**AIM OF THE EXERCISE:** All the data should be printed again exactly as written.

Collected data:
>>>
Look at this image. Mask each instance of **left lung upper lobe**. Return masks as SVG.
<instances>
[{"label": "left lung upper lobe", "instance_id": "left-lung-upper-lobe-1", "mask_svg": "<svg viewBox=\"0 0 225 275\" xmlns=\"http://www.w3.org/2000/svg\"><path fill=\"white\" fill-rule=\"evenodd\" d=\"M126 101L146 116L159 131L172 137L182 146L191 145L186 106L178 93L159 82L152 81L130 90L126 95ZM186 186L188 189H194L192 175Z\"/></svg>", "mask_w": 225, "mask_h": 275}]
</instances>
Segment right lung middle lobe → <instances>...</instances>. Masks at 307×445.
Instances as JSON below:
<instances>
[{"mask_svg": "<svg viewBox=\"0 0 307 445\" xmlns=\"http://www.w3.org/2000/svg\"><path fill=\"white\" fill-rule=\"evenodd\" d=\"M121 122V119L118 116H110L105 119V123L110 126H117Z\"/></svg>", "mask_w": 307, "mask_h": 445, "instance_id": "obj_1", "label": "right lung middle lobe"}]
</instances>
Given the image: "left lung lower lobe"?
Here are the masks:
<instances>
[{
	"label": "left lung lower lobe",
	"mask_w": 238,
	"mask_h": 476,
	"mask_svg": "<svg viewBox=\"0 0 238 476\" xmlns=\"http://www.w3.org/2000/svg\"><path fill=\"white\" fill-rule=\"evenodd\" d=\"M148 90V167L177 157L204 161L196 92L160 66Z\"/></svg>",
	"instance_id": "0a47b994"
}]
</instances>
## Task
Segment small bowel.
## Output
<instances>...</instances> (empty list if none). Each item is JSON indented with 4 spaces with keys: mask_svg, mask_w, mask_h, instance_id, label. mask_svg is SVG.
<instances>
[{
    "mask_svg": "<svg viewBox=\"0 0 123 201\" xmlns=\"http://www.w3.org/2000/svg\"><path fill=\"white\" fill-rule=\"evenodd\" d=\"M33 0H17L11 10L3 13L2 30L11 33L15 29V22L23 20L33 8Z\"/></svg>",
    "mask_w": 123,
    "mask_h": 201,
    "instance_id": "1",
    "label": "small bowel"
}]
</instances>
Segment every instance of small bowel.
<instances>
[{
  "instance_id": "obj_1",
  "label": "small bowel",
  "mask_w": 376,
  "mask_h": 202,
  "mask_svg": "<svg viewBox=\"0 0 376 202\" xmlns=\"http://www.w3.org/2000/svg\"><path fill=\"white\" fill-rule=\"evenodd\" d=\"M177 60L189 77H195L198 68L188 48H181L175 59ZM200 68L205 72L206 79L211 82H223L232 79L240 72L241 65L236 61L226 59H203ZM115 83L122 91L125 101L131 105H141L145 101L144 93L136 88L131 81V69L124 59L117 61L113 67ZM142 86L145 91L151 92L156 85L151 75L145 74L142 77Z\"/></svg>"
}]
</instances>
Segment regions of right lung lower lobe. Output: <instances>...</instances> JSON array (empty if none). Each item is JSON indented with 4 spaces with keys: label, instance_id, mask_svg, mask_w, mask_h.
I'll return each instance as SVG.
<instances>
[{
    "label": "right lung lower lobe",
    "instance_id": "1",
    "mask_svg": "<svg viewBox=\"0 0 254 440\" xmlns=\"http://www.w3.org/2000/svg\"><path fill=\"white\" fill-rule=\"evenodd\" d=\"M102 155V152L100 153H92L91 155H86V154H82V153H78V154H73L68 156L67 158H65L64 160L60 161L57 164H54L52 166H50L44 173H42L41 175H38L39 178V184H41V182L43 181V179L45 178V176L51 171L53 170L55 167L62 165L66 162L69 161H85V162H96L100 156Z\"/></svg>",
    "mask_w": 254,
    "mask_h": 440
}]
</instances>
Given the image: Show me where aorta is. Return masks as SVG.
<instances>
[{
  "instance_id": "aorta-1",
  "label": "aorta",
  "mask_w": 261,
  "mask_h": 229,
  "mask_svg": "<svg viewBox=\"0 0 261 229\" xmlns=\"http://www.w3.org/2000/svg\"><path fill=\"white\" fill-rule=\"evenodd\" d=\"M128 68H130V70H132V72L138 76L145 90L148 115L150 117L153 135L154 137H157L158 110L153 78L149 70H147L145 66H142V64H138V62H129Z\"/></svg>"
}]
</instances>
<<<
**YOUR RESPONSE:**
Look at this image. Mask each instance of **left lung upper lobe**. Return masks as SVG.
<instances>
[{"label": "left lung upper lobe", "instance_id": "left-lung-upper-lobe-1", "mask_svg": "<svg viewBox=\"0 0 225 275\" xmlns=\"http://www.w3.org/2000/svg\"><path fill=\"white\" fill-rule=\"evenodd\" d=\"M126 101L146 116L159 131L172 137L182 146L191 145L186 106L178 93L159 82L152 81L130 90L126 95ZM186 186L188 189H194L192 175Z\"/></svg>", "mask_w": 225, "mask_h": 275}]
</instances>
Segment right lung middle lobe → <instances>...</instances>. Masks at 307×445.
Instances as JSON below:
<instances>
[{"mask_svg": "<svg viewBox=\"0 0 307 445\" xmlns=\"http://www.w3.org/2000/svg\"><path fill=\"white\" fill-rule=\"evenodd\" d=\"M121 122V119L118 116H110L105 119V123L110 126H117Z\"/></svg>", "mask_w": 307, "mask_h": 445, "instance_id": "obj_1", "label": "right lung middle lobe"}]
</instances>
Given the image: "left lung lower lobe"?
Here are the masks:
<instances>
[{
	"label": "left lung lower lobe",
	"mask_w": 238,
	"mask_h": 476,
	"mask_svg": "<svg viewBox=\"0 0 238 476\" xmlns=\"http://www.w3.org/2000/svg\"><path fill=\"white\" fill-rule=\"evenodd\" d=\"M148 90V167L177 157L204 161L196 92L160 66Z\"/></svg>",
	"instance_id": "0a47b994"
}]
</instances>
## Task
Segment small bowel.
## Output
<instances>...</instances> (empty list if none). Each item is JSON indented with 4 spaces with keys: mask_svg, mask_w, mask_h, instance_id, label. mask_svg is SVG.
<instances>
[{
    "mask_svg": "<svg viewBox=\"0 0 123 201\" xmlns=\"http://www.w3.org/2000/svg\"><path fill=\"white\" fill-rule=\"evenodd\" d=\"M33 0H17L11 10L3 13L2 30L11 33L15 29V22L23 20L33 8Z\"/></svg>",
    "mask_w": 123,
    "mask_h": 201,
    "instance_id": "1",
    "label": "small bowel"
}]
</instances>
Segment every instance of small bowel.
<instances>
[{
  "instance_id": "obj_1",
  "label": "small bowel",
  "mask_w": 376,
  "mask_h": 202,
  "mask_svg": "<svg viewBox=\"0 0 376 202\" xmlns=\"http://www.w3.org/2000/svg\"><path fill=\"white\" fill-rule=\"evenodd\" d=\"M177 60L189 77H195L198 68L188 48H181L175 59ZM200 68L205 72L206 79L211 82H223L232 79L240 72L241 65L236 61L226 59H203ZM115 83L122 91L125 101L131 105H141L145 101L144 93L136 88L131 81V69L124 59L117 61L113 67ZM142 86L145 91L151 92L156 85L151 75L145 74L142 77Z\"/></svg>"
}]
</instances>
Segment regions of right lung lower lobe. Output: <instances>...</instances> JSON array (empty if none). Each item is JSON indented with 4 spaces with keys: label, instance_id, mask_svg, mask_w, mask_h.
I'll return each instance as SVG.
<instances>
[{
    "label": "right lung lower lobe",
    "instance_id": "1",
    "mask_svg": "<svg viewBox=\"0 0 254 440\" xmlns=\"http://www.w3.org/2000/svg\"><path fill=\"white\" fill-rule=\"evenodd\" d=\"M102 155V152L100 153H92L91 155H86V154H82V153H78V154H73L68 156L67 158H65L64 160L60 161L57 164H54L52 166H50L44 173H42L41 175H38L39 178V184H41V182L43 181V179L45 178V176L51 171L53 170L55 167L62 165L66 162L69 161H85V162H96L100 156Z\"/></svg>",
    "mask_w": 254,
    "mask_h": 440
}]
</instances>
Given the image: Show me where aorta is. Return masks as SVG.
<instances>
[{
  "instance_id": "aorta-1",
  "label": "aorta",
  "mask_w": 261,
  "mask_h": 229,
  "mask_svg": "<svg viewBox=\"0 0 261 229\" xmlns=\"http://www.w3.org/2000/svg\"><path fill=\"white\" fill-rule=\"evenodd\" d=\"M128 68H130V70H132V72L138 76L145 90L148 115L150 117L153 135L154 137H157L158 110L153 78L149 70H147L145 66H142V64H138V62H129Z\"/></svg>"
}]
</instances>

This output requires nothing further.